3.2. Characterization of Secondary Metabolites by Liquid Chromatography–Mass Spectrometry
The LC-MS/MS analysis provided a detailed quantification of individual phenolic compounds and benzoxazinoids in both free and bound fractions of the bread samples (Table 2, Table 3 and Figure 2). The results demonstrate that the incorporation of germinated grains diversified and intensified the phytochemical profile of the bread. The type and concentration of bioactive compounds directly corresponded to the specific grain used and increased proportionally with the level of addition.
In breads enriched with germinated spelt, benzoxazinoids were the predominant compounds specific to this grain. 2-Benzoxazolinone (BOA) and 6-methoxy-2-benzoxazolinone (MBOA) were detected only in spelt-containing samples, with their concentrations increasing in a dose-dependent manner. The free fraction of the S60 bread contained 13.52 ± 0.90 µg/g DW of BOA and 4.02 ± 0.53 µg/g DW of MBOA. Benzoxazinoids are secondary metabolites found in some cereals, including spelt and wheat; in nongerminated grains, they are present at very low or undetectable levels; therefore, they were not detected in the control bread, which is consistent with our previous findings [2]. The content of schaftoside and its isomer was also elevated in comparison with the control. These compounds were also transferred to the multigrain breads, confirming the contribution of spelt to the overall phytochemical pool. The presence of these compounds aligns with our previous findings on germinated spelt [2]. In addition to the free fraction of secondary metabolites, the bound phenolic content, mainly ferulic acid (both cis- and trans-isomers) and trans-p-coumaric acids, was substantially higher in the spelt-enriched breads compared to the control, with the S60 sample showing the highest values (190.71 ± 24.03 µg/g DW; 38.39 ± 2.64 µg/g DW; and 5.70 ± 0.73 µg/g DW, respectively).

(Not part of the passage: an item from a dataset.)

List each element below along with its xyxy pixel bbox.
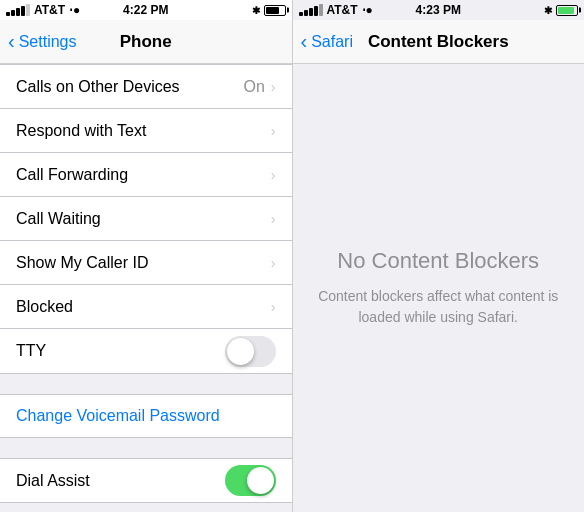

The breads containing germinated naked oat were characterized by the presence of avenanthramides A, B, and C. These compounds, unique to oats, were found in high amounts in the free fraction, increasing proportionally with the level of oat addition. The O60 bread contained 12.38 ± 0.59 µg/g DW of AVN A; 20.54 ± 1.21 µg/g DW of AVN B; and 18.55 ± 1.91 µg/g DW of AVN C. The successful integration of these compounds into the bread matrix highlights the potential of using germinated naked oats to enhance the functional value of bakery products. The multigrain breads also contained measurable amounts of all three avenanthramides, with MG60 containing 5.14 ± 0.27 (AVN A); 7.54 ± 0.46 (AVN B); and 6.50 ± 0.44 (AVN C) µg/g DW, demonstrating the effective contribution of oats even in a blended formulation.
The most diverse and abundant profile of secondary metabolites was found in breads with germinated buckwheat. The free fraction of the B60 bread was rich in rutin (35.11 ± 3.10 µg/g DW), vitexin (41.99 ± 1.88 µg/g DW), orientin (20.82 ± 1.12 µg/g DW), and isoorientin (23.74 ± 1.21 µg/g DW). Epicatechin, which is significantly elevated during buckwheat germination [3], was also detected at 18.24 ± 1.88 µg/g DW in the B60 sample. The high concentration of these compounds confirms that the germination process effectively enhances the flavonoid content, and that a substantial portion survives the thermal processing during baking. The bound fraction of buckwheat breads contained smaller but detectable amounts of orientin, isoorientin, and vitexin.
The multigrain breads exhibited a composite phytochemical profile, containing benzoxazinoids from spelt, avenanthramides from oats, and flavonoids from buckwheat. This demonstrates the complementary effect of using a grain mixture, resulting in a bread with a wider profile of secondary metabolites. The MG60 bread contained BOA (5.42 µg/g DW), AVN B (7.54 µg/g DW), and rutin (11.81 µg/g DW) simultaneously. Such diversity likely broadens the spectrum of antioxidant mechanisms, as different phenolic classes contribute distinctly to radical scavenging, reducing capacity, and potential synergistic interactions. The control bread showed a much simpler profile, with low background levels of compounds like schaftoside and its isomer, and ferulic and p-coumaric acids.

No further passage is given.